HK critic tipped to retire from key panel
A MAVERICK Hongkong member of the Chinese People's Political Consultative Conference (CPPCC) Standing Committee and former director of the left-wing Wen Wei Po, Mr Lee Tse-chung, is expected to retire from China's highest consultative body because of his critical views of the Beijing regime, according to informed Chinese sources.
Mr Lee, who was stripped of his directorship of Wen Wei Po after the June 4 incident, has refused to attend the CPPCC's annual sessions and committee meetings since 1989.
According to a well-informed source close to the CPPCC, Mr Lee will retire from the consultative body next month because of his ''unco-operative attitude''.
''Since the CPPCC will appoint a new batch of Hongkong members later this month, the authorities will not reappoint Lee Tse-chung, with the excuse that he is too old with poor health,'' the source said.
But the other four elderly Hongkong members of the CPPCC Standing Committee, Mr Ann Tse-kai, Mr Wong Hak-lap, Mr Chong Si-ping and Mr Tang Hsiang-chien, are expected to be reappointed.

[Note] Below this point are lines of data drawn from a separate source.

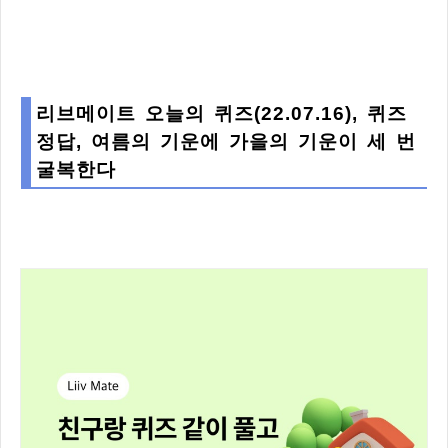
리브메이트 오늘의 퀴즈(22.07.16), 퀴즈
정답, 여름의 기운에 가을의 기운이 세 번
굴복한다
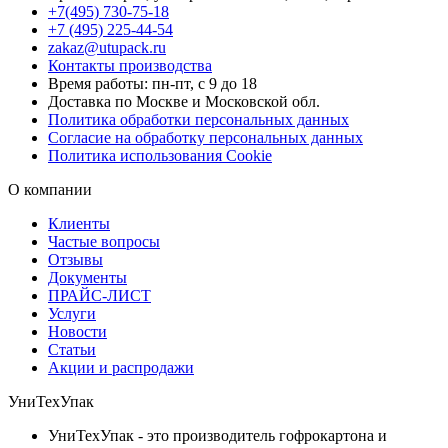
+7(495) 730-75-18
+7 (495) 225-44-54
zakaz@utupack.ru
Контакты производства
Время работы: пн-пт, с 9 до 18
Доставка по Москве и Московской обл.
Политика обработки персональных данных
Согласие на обработку персональных данных
Политика использования Cookie
О компании
Клиенты
Частые вопросы
Отзывы
Документы
ПРАЙС-ЛИСТ
Услуги
Новости
Статьи
Акции и распродажи
УниТехУпак
УниТехУпак - это производитель гофрокартона и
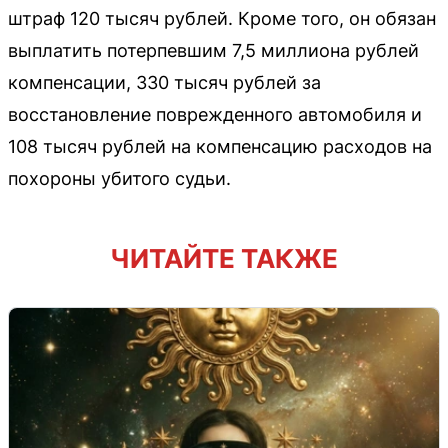
штраф 120 тысяч рублей. Кроме того, он обязан
выплатить потерпевшим 7,5 миллиона рублей
компенсации, 330 тысяч рублей за
восстановление поврежденного автомобиля и
108 тысяч рублей на компенсацию расходов на
похороны убитого судьи.
ЧИТАЙТЕ ТАКЖЕ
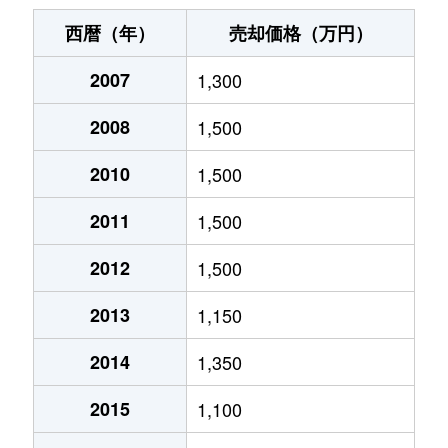
西暦（年）
売却価格（万円）
2007
1,300
2008
1,500
2010
1,500
2011
1,500
2012
1,500
2013
1,150
2014
1,350
2015
1,100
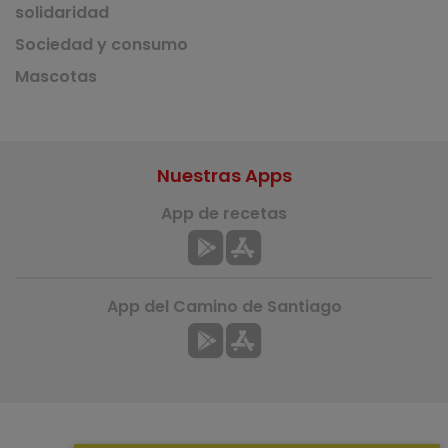
solidaridad
Sociedad y consumo
Mascotas
Nuestras Apps
App de recetas
App del Camino de Santiago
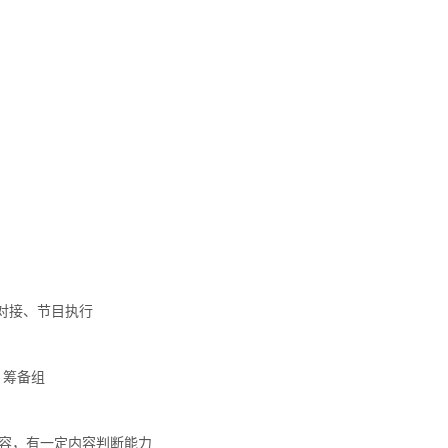
对接、节目执行
」筹备组
内容，有一定内容判断能力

The editor-in-chief of Wen Wei Po, Mr Cheung Wan-fung, is tipped to be appointed to the CPPCC next month.
Mr Lee, 82, who is now honorary director of the China-watching Contemporary Monthly Magazine, has advocated greater press freedom in Hongkong and China.
He said the Hongkong branch of the New China News Agency so far had not contacted him to discuss the question of his reappointment.
He said he had decided not to go to Beijing for the CPPCC sessions because there was a lack of democratic atmosphere there after 1989.
Another veteran Hongkong CPPCC member, Hongkong affairs adviser Mr Xu Simin, said the Standing Committee would meet in Beijing next Monday and Tuesday to scrutinise the list of proposed candidates for the next CPPCC.